- **Aim of the task**: Down to the last line, repeat the entries exactly and drop any image.

+++ The records +++

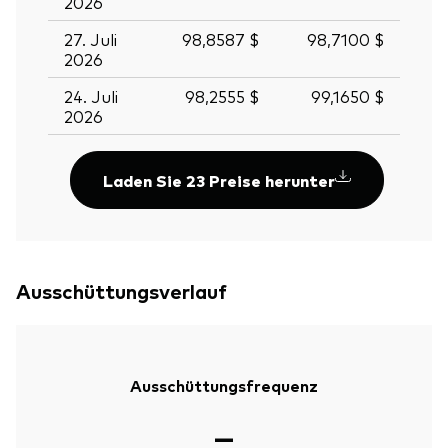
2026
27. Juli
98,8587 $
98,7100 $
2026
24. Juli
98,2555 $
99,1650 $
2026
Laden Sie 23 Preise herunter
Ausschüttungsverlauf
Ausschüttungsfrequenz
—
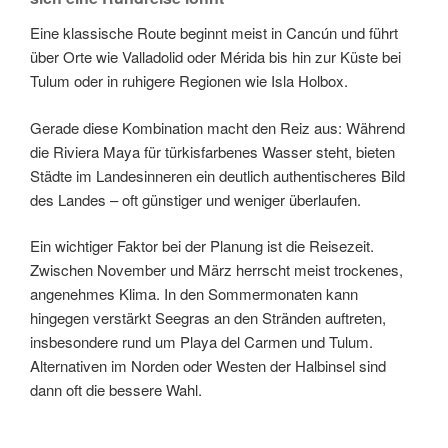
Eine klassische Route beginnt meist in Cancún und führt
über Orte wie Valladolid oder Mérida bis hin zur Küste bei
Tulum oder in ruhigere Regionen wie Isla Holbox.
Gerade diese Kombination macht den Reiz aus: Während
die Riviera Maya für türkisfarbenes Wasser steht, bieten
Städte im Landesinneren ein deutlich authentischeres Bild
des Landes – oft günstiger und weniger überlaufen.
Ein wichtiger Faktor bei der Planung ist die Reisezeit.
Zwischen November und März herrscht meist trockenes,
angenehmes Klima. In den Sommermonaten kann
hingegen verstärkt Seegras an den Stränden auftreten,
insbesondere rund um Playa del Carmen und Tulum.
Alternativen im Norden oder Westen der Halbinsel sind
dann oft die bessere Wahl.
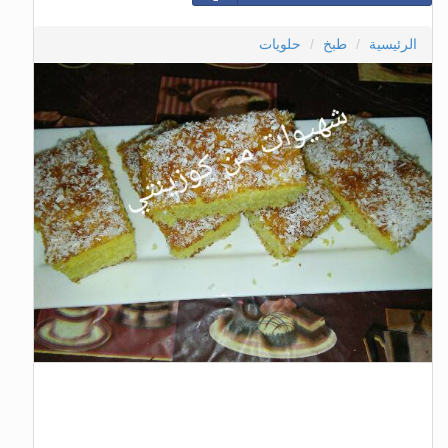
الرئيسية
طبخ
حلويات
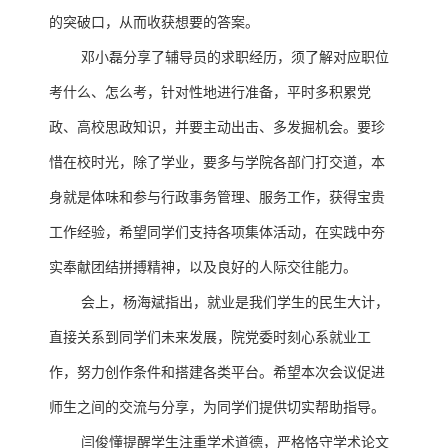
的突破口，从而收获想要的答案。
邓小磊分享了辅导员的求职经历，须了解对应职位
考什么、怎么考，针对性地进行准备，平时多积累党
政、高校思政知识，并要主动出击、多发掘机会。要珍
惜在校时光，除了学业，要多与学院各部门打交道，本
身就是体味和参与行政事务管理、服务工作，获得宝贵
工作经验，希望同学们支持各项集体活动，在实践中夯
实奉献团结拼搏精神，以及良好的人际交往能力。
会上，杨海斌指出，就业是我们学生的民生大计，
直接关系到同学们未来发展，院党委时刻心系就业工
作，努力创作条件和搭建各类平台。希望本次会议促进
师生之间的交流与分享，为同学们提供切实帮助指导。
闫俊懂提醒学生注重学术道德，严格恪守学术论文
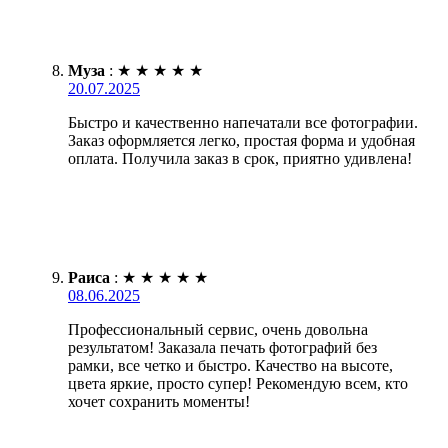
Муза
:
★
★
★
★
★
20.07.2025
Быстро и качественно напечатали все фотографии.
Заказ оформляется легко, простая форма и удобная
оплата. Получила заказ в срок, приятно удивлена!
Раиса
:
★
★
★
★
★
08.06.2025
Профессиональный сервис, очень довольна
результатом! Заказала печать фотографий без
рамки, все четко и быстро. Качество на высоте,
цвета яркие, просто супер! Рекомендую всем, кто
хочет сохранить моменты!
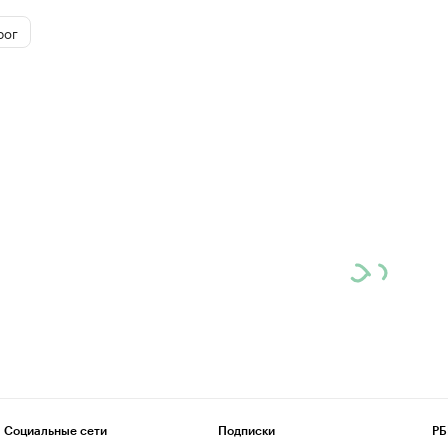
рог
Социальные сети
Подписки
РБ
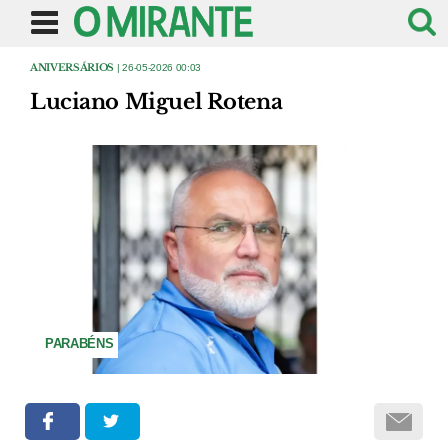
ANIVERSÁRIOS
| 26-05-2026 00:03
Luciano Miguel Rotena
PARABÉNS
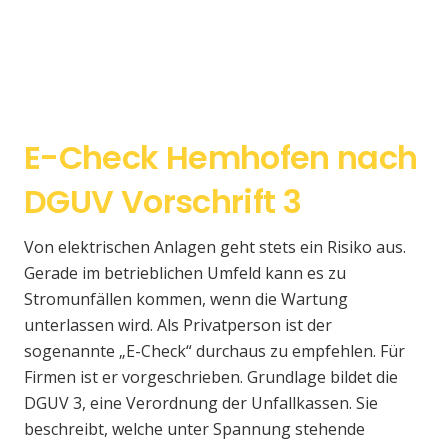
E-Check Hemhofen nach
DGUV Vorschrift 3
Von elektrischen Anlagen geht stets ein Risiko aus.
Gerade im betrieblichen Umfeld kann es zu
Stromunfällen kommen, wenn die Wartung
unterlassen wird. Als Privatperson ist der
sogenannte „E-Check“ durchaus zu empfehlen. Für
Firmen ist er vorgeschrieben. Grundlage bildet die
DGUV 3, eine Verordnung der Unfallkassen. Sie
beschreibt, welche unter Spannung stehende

+++

- **Answer below**:
2026
27. Juli
98,8587 $
98,7100 $
2026
24. Juli
98,2555 $
99,1650 $
2026
Laden Sie 23 Preise herunter
Ausschüttungsverlauf
Ausschüttungsfrequenz
—
Eine klassische Route beginnt meist in Cancún und führt
über Orte wie Valladolid oder Mérida bis hin zur Küste bei
Tulum oder in ruhigere Regionen wie Isla Holbox.
Gerade diese Kombination macht den Reiz aus: Während
die Riviera Maya für türkisfarbenes Wasser steht, bieten
Städte im Landesinneren ein deutlich authentischeres Bild
des Landes – oft günstiger und weniger überlaufen.
Ein wichtiger Faktor bei der Planung ist die Reisezeit.
Zwischen November und März herrscht meist trockenes,
angenehmes Klima. In den Sommermonaten kann
hingegen verstärkt Seegras an den Stränden auftreten,
insbesondere rund um Playa del Carmen und Tulum.
Alternativen im Norden oder Westen der Halbinsel sind
dann oft die bessere Wahl.
الرئيسية
طبخ
حلويات
的突破口，从而收获想要的答案。
邓小磊分享了辅导员的求职经历，须了解对应职位
考什么、怎么考，针对性地进行准备，平时多积累党
政、高校思政知识，并要主动出击、多发掘机会。要珍
惜在校时光，除了学业，要多与学院各部门打交道，本
身就是体味和参与行政事务管理、服务工作，获得宝贵
工作经验，希望同学们支持各项集体活动，在实践中夯
实奉献团结拼搏精神，以及良好的人际交往能力。
会上，杨海斌指出，就业是我们学生的民生大计，
直接关系到同学们未来发展，院党委时刻心系就业工
作，努力创作条件和搭建各类平台。希望本次会议促进
师生之间的交流与分享，为同学们提供切实帮助指导。
闫俊懂提醒学生注重学术道德，严格恪守学术论文
Муза
:
★
★
★
★
★
20.07.2025
Быстро и качественно напечатали все фотографии.
Заказ оформляется легко, простая форма и удобная
оплата. Получила заказ в срок, приятно удивлена!
Раиса
:
★
★
★
★
★
08.06.2025
Профессиональный сервис, очень довольна
результатом! Заказала печать фотографий без
рамки, все четко и быстро. Качество на высоте,
цвета яркие, просто супер! Рекомендую всем, кто
хочет сохранить моменты!
рог
Социальные сети
Подписки
РБ
ANIVERSÁRIOS
| 26-05-2026 00:03
Luciano Miguel Rotena
PARABÉNS
E-Check Hemhofen nach
DGUV Vorschrift 3
Von elektrischen Anlagen geht stets ein Risiko aus.
Gerade im betrieblichen Umfeld kann es zu
Stromunfällen kommen, wenn die Wartung
unterlassen wird. Als Privatperson ist der
sogenannte „E-Check“ durchaus zu empfehlen. Für
Firmen ist er vorgeschrieben. Grundlage bildet die
DGUV 3, eine Verordnung der Unfallkassen. Sie
beschreibt, welche unter Spannung stehende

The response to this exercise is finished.